Repeat the listing exactly, line by line, and leave the pictures behind.
[Data supplied — start]
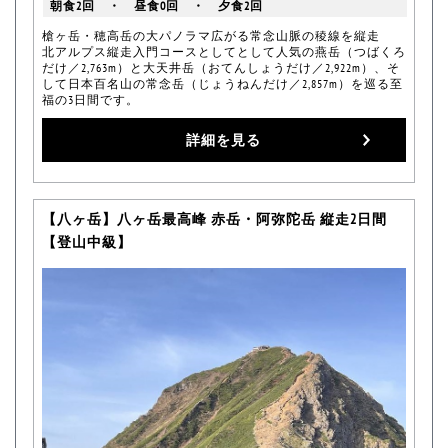
朝食2回 ・ 昼食0回 ・ 夕食2回
槍ヶ岳・穂高岳の大パノラマ広がる常念山脈の稜線を縦走
北アルプス縦走入門コースとしてとして人気の燕岳（つばくろ
だけ／2,763m）と大天井岳（おてんしょうだけ／2,922m）、そ
して日本百名山の常念岳（じょうねんだけ／2,857m）を巡る至
福の3日間です。
詳細を見る
【八ヶ岳】八ヶ岳最高峰 赤岳・阿弥陀岳 縦走2日間
【登山中級】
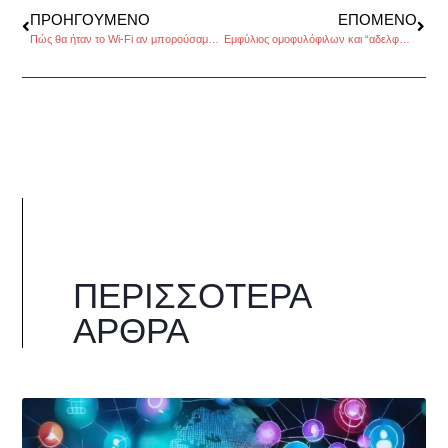
ΠΡΟΗΓΟΎΜΕΝΟ
ΕΠΌΜΕΝΟ
Πώς θα ήταν το Wi-Fi αν μπορούσαμε να το δούμε;
Εμφύλιος ομοφυλόφιλων και “αδελφών”. Μια ξεχασμένη ομοϊστορία των 50s, του Βαγγέλη Γεωργίου
ΠΕΡΙΣΣΌΤΕΡΑ
ΆΡΘΡΑ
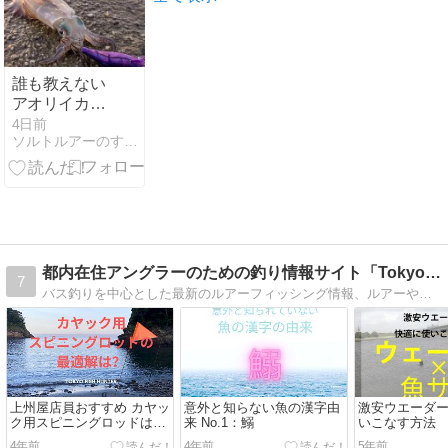
誰も教えない
アオリイカ攻
略の裏技！ス
4日前
ソルトルアーのすすめ！海のルアーフィッシング
レイカ対策に
はボトムズル
引きが最強！
都内在住アングラーのための釣り情報サイト「Tokyo Fis
7
バス釣りを中心とした最新のルアーフィッシング情報、ルアーやポイント、釣果レポートを発信するサイトです。
上州屋店員おすすめ カヤッ
意外と知らない魚の漢字由
激安ウエーダ
ク用スピニングロッドはこ
来 No.1：鰯
いこなす方法
れだっ！
4年前
4年前
5年前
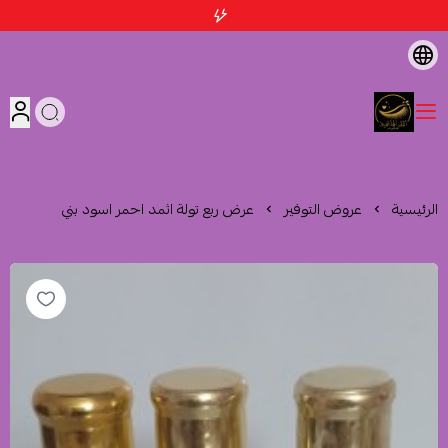
متجر اثمد الهاشمية
الرئيسية
عروض التوفير
عرض ربع تولة اثمد احمر اسود بني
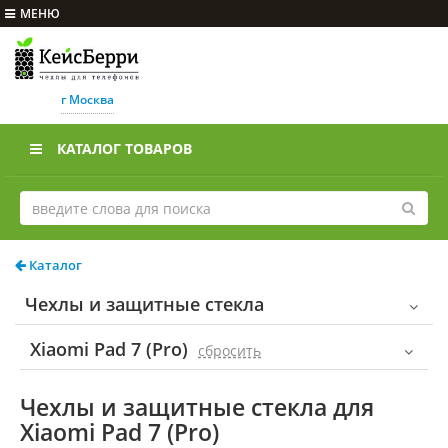
МЕНЮ
г Москва
КАТАЛОГ ТОВАРОВ
Каталог
Чехлы и защитные стекла
Xiaomi Pad 7 (Pro)
cбросить
Чехлы и защитные стекла для
Xiaomi Pad 7 (Pro)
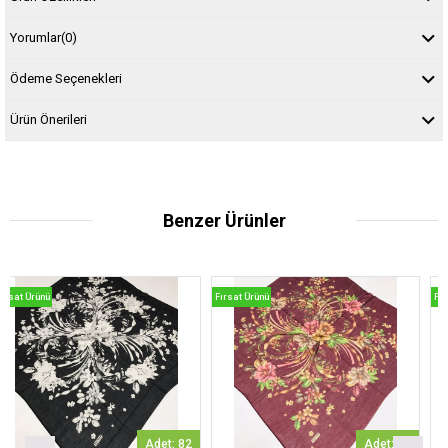
Yorumlar
(0)
Ödeme Seçenekleri
Ürün Önerileri
Benzer Ürünler
Fırsat Ürünü
Fırsat Ürünü
Adet: 82
Adet: 30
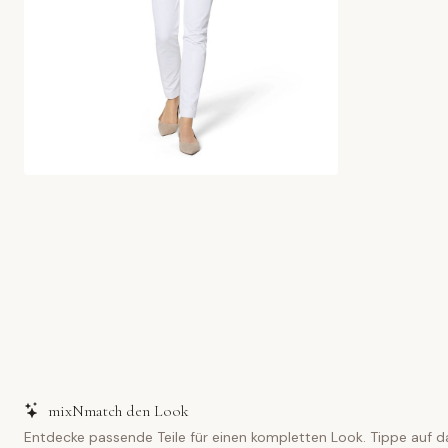
mixNmatch den Look
Entdecke passende Teile für einen kompletten Look. Tippe auf d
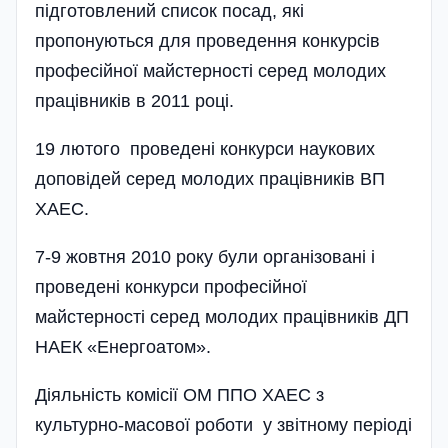
підготовлений список посад, які
пропонуються для проведення конкурсів
професійної майстерності серед молодих
працівників в 2011 році.
19 лютого проведені конкурси наукових
доповідей серед молодих працівників ВП
ХАЕС.
7-9 жовтня 2010 року були організовані і
проведені конкурси професійної
майстерності серед молодих працівників ДП
НАЕК «Енергоатом».
Діяльність комісії ОМ ППО ХАЕС з
культурно-масової роботи у звітному періоді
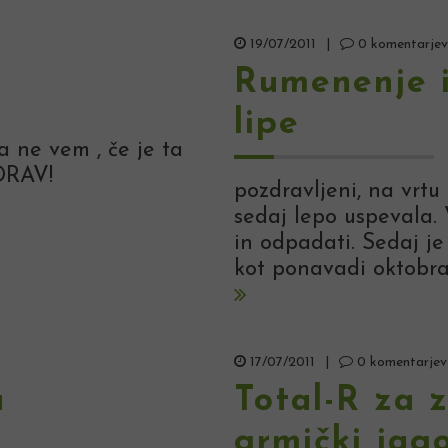
19/07/2011
|
0 komentarjev
Rumenenje i
lipe
 ne vem , če je ta
DRAV!
pozdravljeni, na vrtu 
sedaj lepo uspevala. V
in odpadati. Sedaj je
kot ponavadi oktobra, 
17/07/2011
|
0 komentarjev
u
Total-R za 
grmički jago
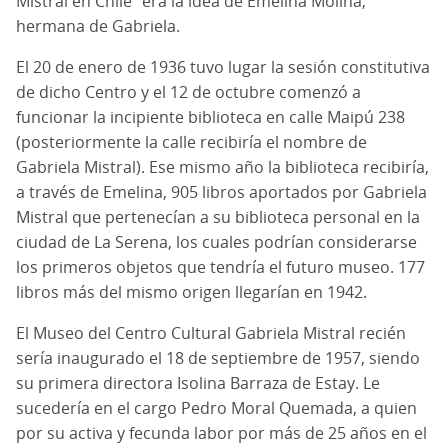
Mistral en Chile" era la idea de Emelina Molina,
hermana de Gabriela.
El 20 de enero de 1936 tuvo lugar la sesión constitutiva
de dicho Centro y el 12 de octubre comenzó a
funcionar la incipiente biblioteca en calle Maipú 238
(posteriormente la calle recibiría el nombre de
Gabriela Mistral). Ese mismo año la biblioteca recibiría,
a través de Emelina, 905 libros aportados por Gabriela
Mistral que pertenecían a su biblioteca personal en la
ciudad de La Serena, los cuales podrían considerarse
los primeros objetos que tendría el futuro museo. 177
libros más del mismo origen llegarían en 1942.
El Museo del Centro Cultural Gabriela Mistral recién
sería inaugurado el 18 de septiembre de 1957, siendo
su primera directora Isolina Barraza de Estay. Le
sucedería en el cargo Pedro Moral Quemada, a quien
por su activa y fecunda labor por más de 25 años en el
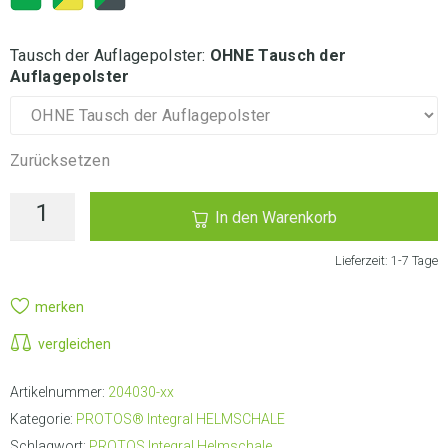
Tausch der Auflagepolster
:
OHNE Tausch der
Auflagepolster
Zurücksetzen
In den Warenkorb
Lieferzeit:
1-7 Tage
merken
vergleichen
Artikelnummer:
204030-xx
Kategorie:
PROTOS® Integral HELMSCHALE
Schlagwort:
PROTOS Integral Helmschale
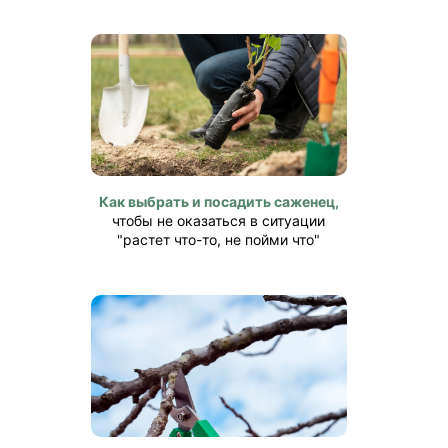
Как выбрать и посадить саженец,
чтобы не оказаться в ситуации
"растет что-то, не пойми что"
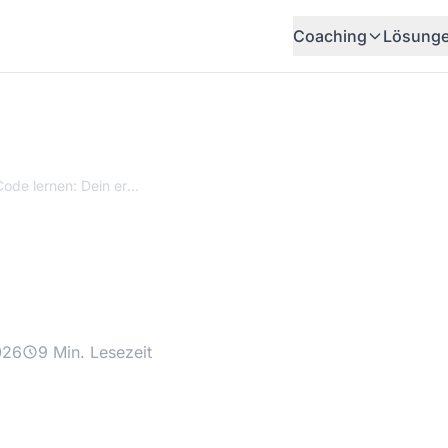
Coaching
Lösung
Claude Code lernen: Dein erstes Tool ohne Programmieren
de lernen: Dein erst
grammieren
026
9 Min. Lesezeit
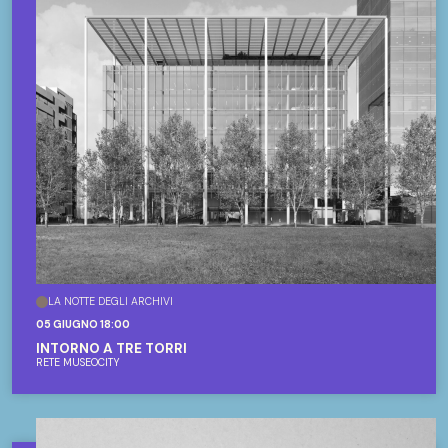
LA NOTTE DEGLI ARCHIVI
05 GIUGNO 18:00
INTORNO A TRE TORRI
RETE MUSEOCITY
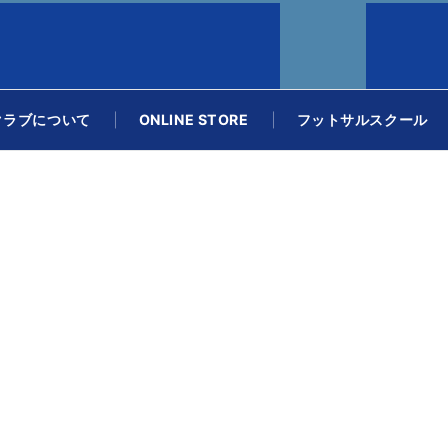
クラブについて
ONLINE STORE
フットサルスクール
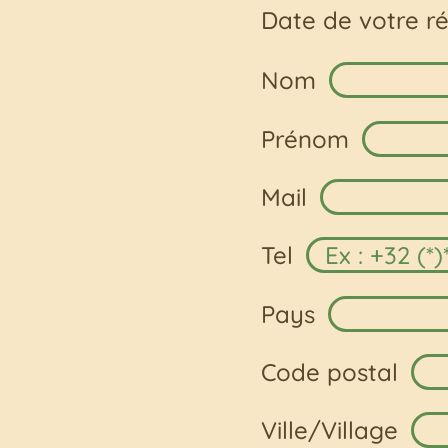
Date de votre r
Nom
Prénom
Mail
Tel
Pays
Code postal
Ville/Village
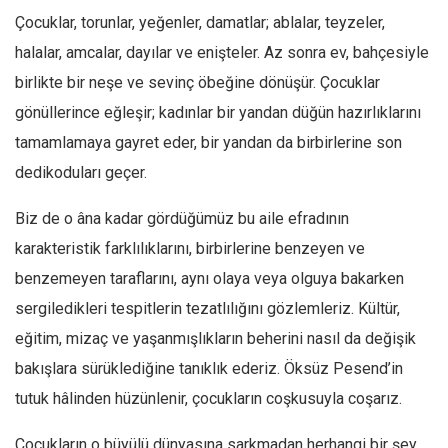
Çocuklar, torunlar, yeğenler, damatlar; ablalar, teyzeler,
Ekonomi
halalar, amcalar, dayılar ve enişteler. Az sonra ev, bahçesiyle
Spor
birlikte bir neşe ve sevinç öbeğine dönüşür. Çocuklar
Manzara
gönüllerince eğleşir; kadınlar bir yandan düğün hazırlıklarını
Sağlık
tamamlamaya gayret eder, bir yandan da birbirlerine son
Gıda-Beslenme
dedikoduları geçer.
Hayat
Biz de o âna kadar gördüğümüz bu aile efradının
Türkiye
karakteristik farklılıklarını, birbirlerine benzeyen ve
Siyaset
benzemeyen taraflarını, aynı olaya veya olguya bakarken
Dünya
sergiledikleri tespitlerin tezatlılığını gözlemleriz. Kültür,
Avrupa
eğitim, mizaç ve yaşanmışlıkların beherini nasıl da değişik
Asya
bakışlara sürüklediğine tanıklık ederiz. Öksüz Pesend’in
Afrika
tutuk hâlinden hüzünlenir, çocukların coşkusuyla coşarız.
İslam Dünyası
Çocukların o büyülü dünyasına sarkmadan herhangi bir şey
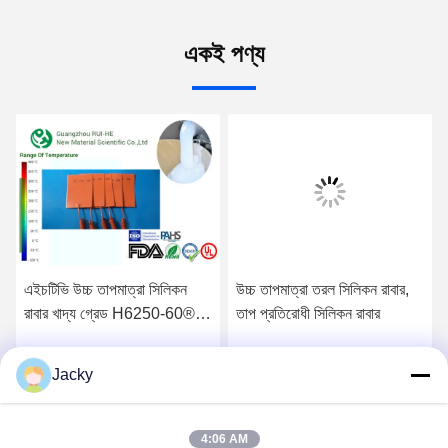
একই পণ্য
এইচটিভি উচ্চ তাপমাত্রা সিলিকন
উচ্চ তাপমাত্রা তরল সিলিকন রাবার,
রাবার খাদ্য গ্রেড H6250-60®
তাপ প্রতিরোধী সিলিকন রাবার
দ্রুত ভলকানাইজেশন
Jacky
সেরা মূল্য পান
সেরা মূল্য পান
4:06 AM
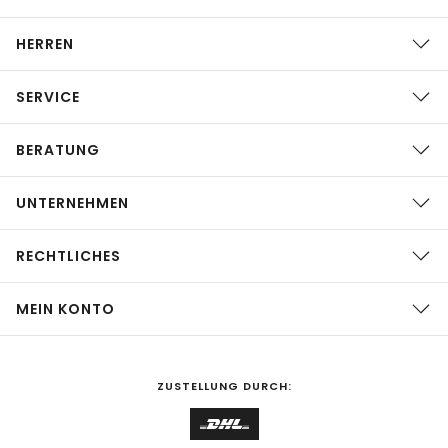
HERREN
SERVICE
BERATUNG
UNTERNEHMEN
RECHTLICHES
MEIN KONTO
ZUSTELLUNG DURCH:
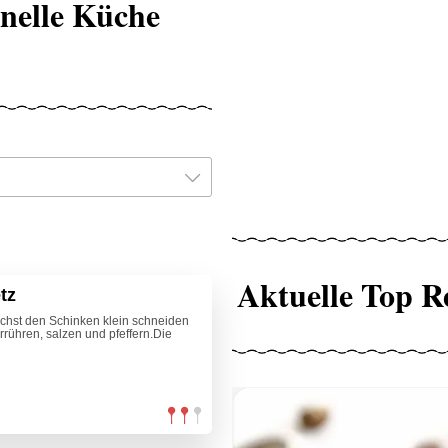
nelle Küche
Aktuelle Top R
tz
ächst den Schinken klein schneiden
rühren, salzen und pfeffern.Die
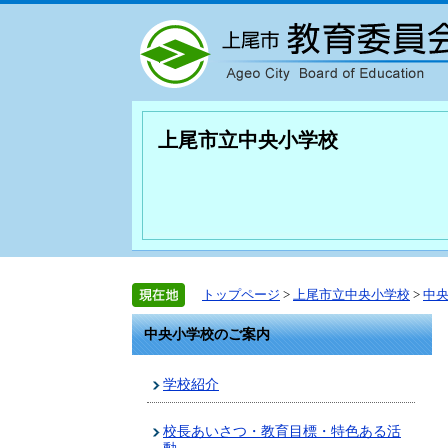
上尾市立中央小学校
トップページ
>
上尾市立中央小学校
>
中
中央小学校のご案内
学校紹介
校長あいさつ・教育目標・特色ある活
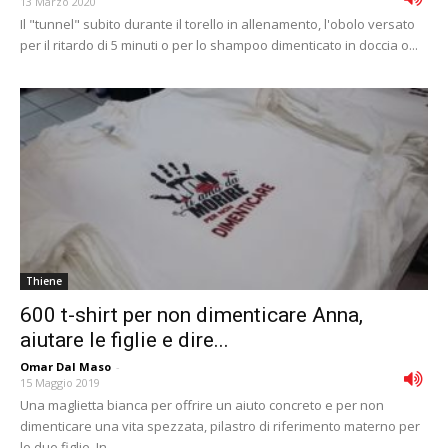
13 Marzo 2020
Il "tunnel" subito durante il torello in allenamento, l'obolo versato
per il ritardo di 5 minuti o per lo shampoo dimenticato in doccia o...
Thiene
600 t-shirt per non dimenticare Anna,
aiutare le figlie e dire...
Omar Dal Maso
-
15 Maggio 2019
Una maglietta bianca per offrire un aiuto concreto e per non
dimenticare una vita spezzata, pilastro di riferimento materno per
le due figlie. In...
[Data supplied — finish]
Task response:
朝食2回 ・ 昼食0回 ・ 夕食2回
槍ヶ岳・穂高岳の大パノラマ広がる常念山脈の稜線を縦走
北アルプス縦走入門コースとしてとして人気の燕岳（つばくろ
だけ／2,763m）と大天井岳（おてんしょうだけ／2,922m）、そ
して日本百名山の常念岳（じょうねんだけ／2,857m）を巡る至
福の3日間です。
詳細を見る
【八ヶ岳】八ヶ岳最高峰 赤岳・阿弥陀岳 縦走2日間
【登山中級】
ΠΡΟΗΓΟΎΜΕΝΟ
ΕΠΌΜΕΝΟ
Πώς θα ήταν το Wi-Fi αν μπορούσαμε να το δούμε;
Εμφύλιος ομοφυλόφιλων και “αδελφών”. Μια ξεχασμένη ομοϊστορία των 50s, του Βαγγέλη Γεωργίου
ΠΕΡΙΣΣΌΤΕΡΑ
ΆΡΘΡΑ
誰も教えない
アオリイカ攻
略の裏技！ス
4日前
ソルトルアーのすすめ！海のルアーフィッシング
レイカ対策に
はボトムズル
引きが最強！
都内在住アングラーのための釣り情報サイト「Tokyo Fis
7
バス釣りを中心とした最新のルアーフィッシング情報、ルアーやポイント、釣果レポートを発信するサイトです。
上州屋店員おすすめ カヤッ
意外と知らない魚の漢字由
激安ウエーダ
ク用スピニングロッドはこ
来 No.1：鰯
いこなす方法
れだっ！
4年前
4年前
5年前
متجر اثمد الهاشمية
الرئيسية
عروض التوفير
عرض ربع تولة اثمد احمر اسود بني
МЕНЮ
г Москва
КАТАЛОГ ТОВАРОВ
Каталог
Чехлы и защитные стекла
Xiaomi Pad 7 (Pro)
cбросить
Чехлы и защитные стекла для
Xiaomi Pad 7 (Pro)
Yorumlar
(0)
Ödeme Seçenekleri
Ürün Önerileri
Benzer Ürünler
Fırsat Ürünü
Fırsat Ürünü
Adet: 82
Adet: 30
mixNmatch den Look
Entdecke passende Teile für einen kompletten Look. Tippe auf d
підготовлений список посад, які
пропонуються для проведення конкурсів
професійної майстерності серед молодих
працівників в 2011 році.
19 лютого проведені конкурси наукових
доповідей серед молодих працівників ВП
ХАЕС.
7-9 жовтня 2010 року були організовані і
проведені конкурси професійної
майстерності серед молодих працівників ДП
НАЕК «Енергоатом».
Діяльність комісії ОМ ППО ХАЕС з
культурно-масової роботи у звітному періоді
19/07/2011
|
0 komentarjev
Rumenenje i
lipe
 ne vem , če je ta
DRAV!
pozdravljeni, na vrtu 
sedaj lepo uspevala. V
in odpadati. Sedaj je
kot ponavadi oktobra, 
17/07/2011
|
0 komentarjev
u
Total-R za 
grmički jago
Mistral en Chile" era la idea de Emelina Molina,
hermana de Gabriela.
El 20 de enero de 1936 tuvo lugar la sesión constitutiva
de dicho Centro y el 12 de octubre comenzó a
funcionar la incipiente biblioteca en calle Maipú 238
(posteriormente la calle recibiría el nombre de
Gabriela Mistral). Ese mismo año la biblioteca recibiría,
a través de Emelina, 905 libros aportados por Gabriela
Mistral que pertenecían a su biblioteca personal en la
ciudad de La Serena, los cuales podrían considerarse
los primeros objetos que tendría el futuro museo. 177
libros más del mismo origen llegarían en 1942.
El Museo del Centro Cultural Gabriela Mistral recién
sería inaugurado el 18 de septiembre de 1957, siendo
su primera directora Isolina Barraza de Estay. Le
sucedería en el cargo Pedro Moral Quemada, a quien
por su activa y fecunda labor por más de 25 años en el
Tausch der Auflagepolster
:
OHNE Tausch der
Auflagepolster
Zurücksetzen
In den Warenkorb
Lieferzeit:
1-7 Tage
merken
vergleichen
Artikelnummer:
204030-xx
Kategorie:
PROTOS® Integral HELMSCHALE
Schlagwort:
PROTOS Integral Helmschale
Как выбрать и посадить саженец,
чтобы не оказаться в ситуации
"растет что-то, не пойми что"
Coaching
Lösung
Claude Code lernen: Dein erstes Tool ohne Programmieren
de lernen: Dein erst
grammieren
026
9 Min. Lesezeit
LA NOTTE DEGLI ARCHIVI
05 GIUGNO 18:00
INTORNO A TRE TORRI
RETE MUSEOCITY
クラブについて
ONLINE STORE
フットサルスクール
Date de votre r
Nom
Prénom
Mail
Tel
Pays
Code postal
Ville/Village
Çocuklar, torunlar, yeğenler, damatlar; ablalar, teyzeler,
Ekonomi
halalar, amcalar, dayılar ve enişteler. Az sonra ev, bahçesiyle
Spor
birlikte bir neşe ve sevinç öbeğine dönüşür. Çocuklar
Manzara
gönüllerince eğleşir; kadınlar bir yandan düğün hazırlıklarını
Sağlık
tamamlamaya gayret eder, bir yandan da birbirlerine son
Gıda-Beslenme
dedikoduları geçer.
Hayat
Biz de o âna kadar gördüğümüz bu aile efradının
Türkiye
karakteristik farklılıklarını, birbirlerine benzeyen ve
Siyaset
benzemeyen taraflarını, aynı olaya veya olguya bakarken
Dünya
sergiledikleri tespitlerin tezatlılığını gözlemleriz. Kültür,
Avrupa
eğitim, mizaç ve yaşanmışlıkların beherini nasıl da değişik
Asya
bakışlara sürüklediğine tanıklık ederiz. Öksüz Pesend’in
Afrika
tutuk hâlinden hüzünlenir, çocukların coşkusuyla coşarız.
İslam Dünyası
Çocukların o büyülü dünyasına sarkmadan herhangi bir şey
একই পণ্য
এইচটিভি উচ্চ তাপমাত্রা সিলিকন
উচ্চ তাপমাত্রা তরল সিলিকন রাবার,
রাবার খাদ্য গ্রেড H6250-60®
তাপ প্রতিরোধী সিলিকন রাবার
দ্রুত ভলকানাইজেশন
Jacky
সেরা মূল্য পান
সেরা মূল্য পান
4:06 AM
HERREN
SERVICE
BERATUNG
UNTERNEHMEN
RECHTLICHES
MEIN KONTO
ZUSTELLUNG DURCH:
nelle Küche
Aktuelle Top R
tz
ächst den Schinken klein schneiden
rühren, salzen und pfeffern.Die
上尾市立中央小学校
トップページ
>
上尾市立中央小学校
>
中
中央小学校のご案内
学校紹介
校長あいさつ・教育目標・特色ある活
13 Marzo 2020
Il "tunnel" subito durante il torello in allenamento, l'obolo versato
per il ritardo di 5 minuti o per lo shampoo dimenticato in doccia o...
Thiene
600 t-shirt per non dimenticare Anna,
aiutare le figlie e dire...
Omar Dal Maso
-
15 Maggio 2019
Una maglietta bianca per offrire un aiuto concreto e per non
dimenticare una vita spezzata, pilastro di riferimento materno per
le due figlie. In...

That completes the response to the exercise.